Van Halen, For Unlawful Carnal Knowledge (Warner Brothers Records)

Ever since the sappy “Jump” became Van Halen’s first chart-topping single, the band has pursued melody at the expense of the mischievous abandon that fueled its earlier records. But with the likes of Guns ‘N’ Roses and Metallica upping the ante for power and aggression, maybe Van Halen’s abdication of the hard rock throne in favor of more melodic pastures wasn’t such a bad move. In this light, then, the songs on Van Halen’s latest fall into two categories: those that work as pop-rock, and those that don’t.
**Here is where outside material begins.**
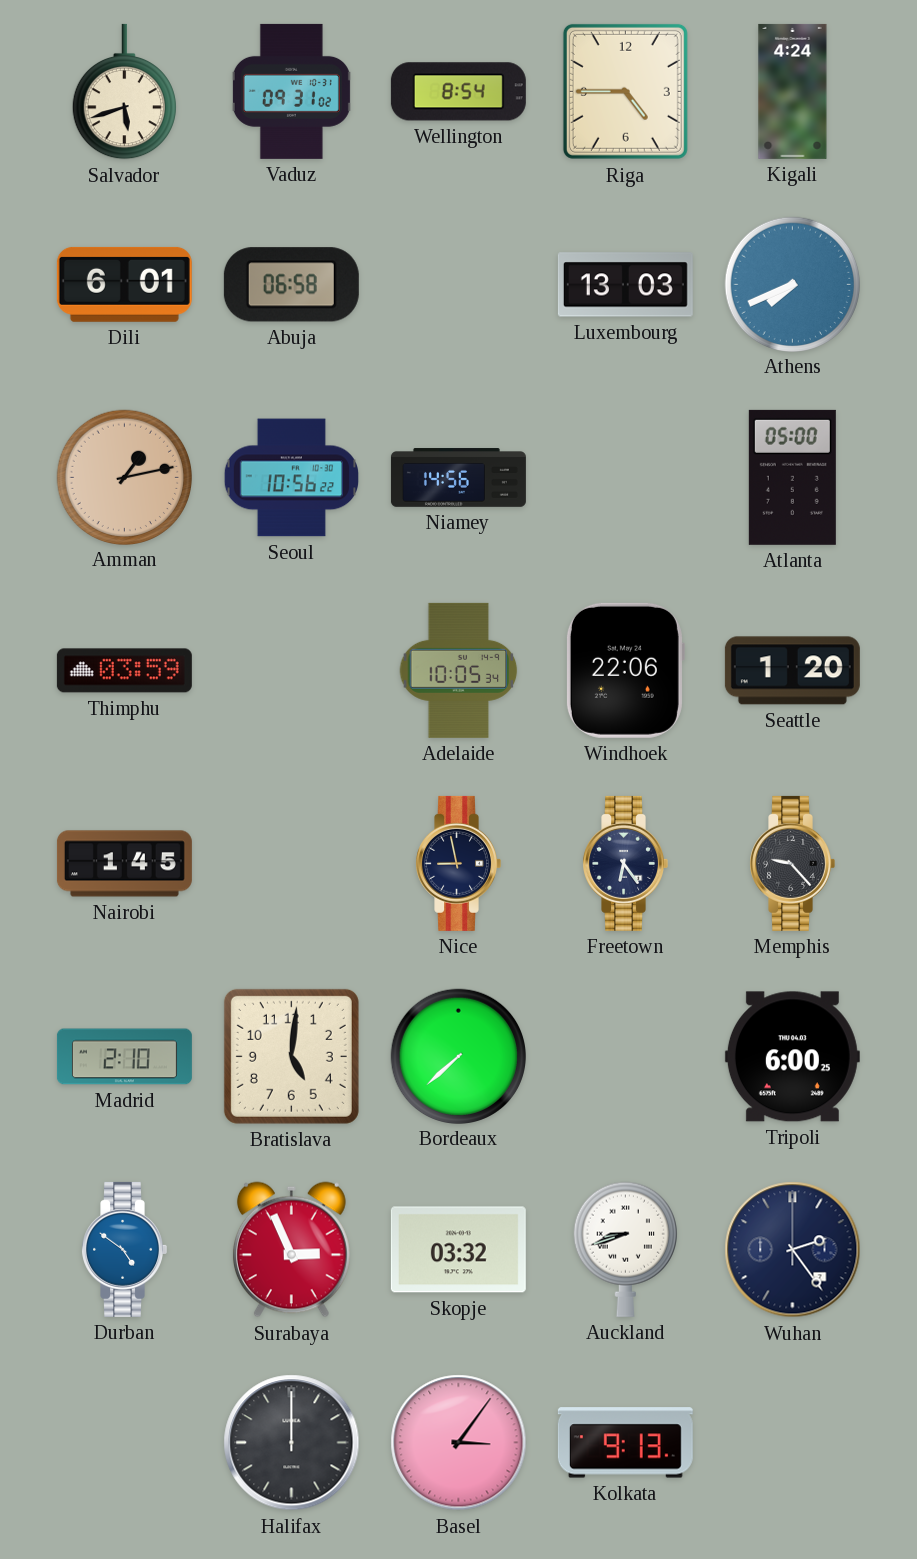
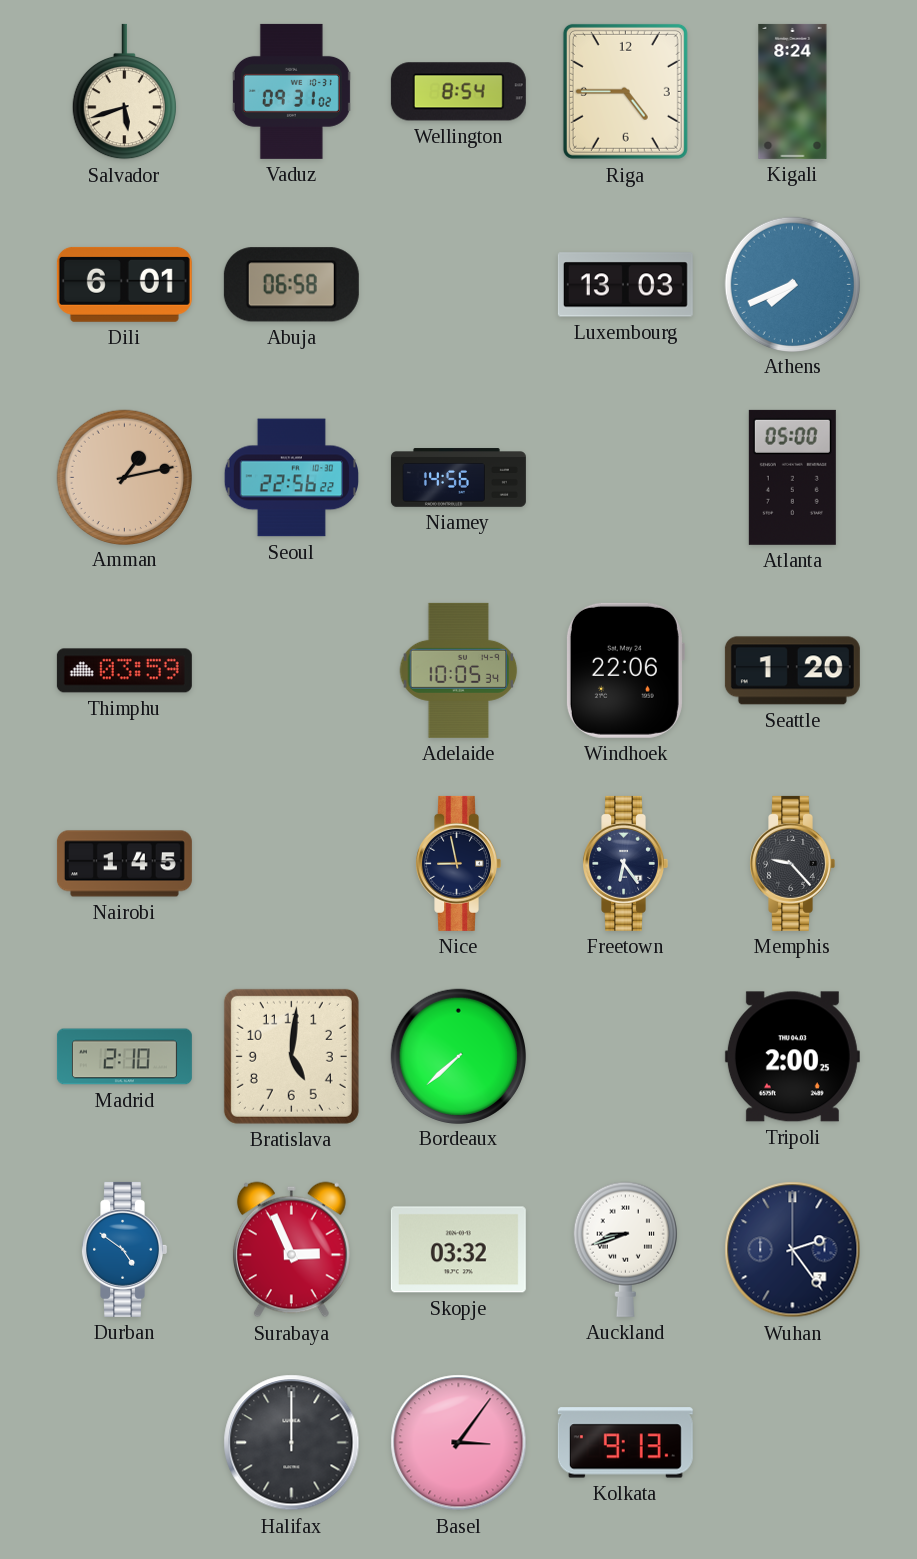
Kigali: 4:24 -> 8:24
Seoul: 10:56 -> 22:56
Tripoli: 6:00 -> 2:00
Topping the list of the former are “Runaround” and “Top of the World”: hooks a-plenty, strong harmonizing on the choruses, typically tasty riffs from Edward Van Halen—when his fingers tumble down a fret board, the results are rarely disappointing. But where’s the fun in all this? At least 1989’s OU812 had the tequila, sun ‘n’ sand tribute “Cabo Wabo.” For Unlawful Carnal Knowledge is devoid of humor, unless the amateurish double entendre of “Poundcake” is somehow funny. And much of the remainder of the album falls flat. “In ‘N’ Out,” “Man On A Mission,” and “Spanked” are exceptionally bland. Moments of inspiration occasionally break through; “The Dream Is Over” jumps out of the box and makes a nice little run. “Right Now,” with an ominous piano prelude, succeeds in going somewhere special until it’s derailed by a lame chorus. And “316” is a pleasant enough guitar exercise, but, at barely a minute and a half in length, is woefully underdeveloped. Eddie, Sammy, Alex and Michael have seemingly settled into a comfortable groove of tossing off a few radio-ready anthems, surrounding them with filler and then shipping that sucker. If not careful, Van Halen may wind up as the World’s Most Talented Pop Metal Band—a dubious distinction at best.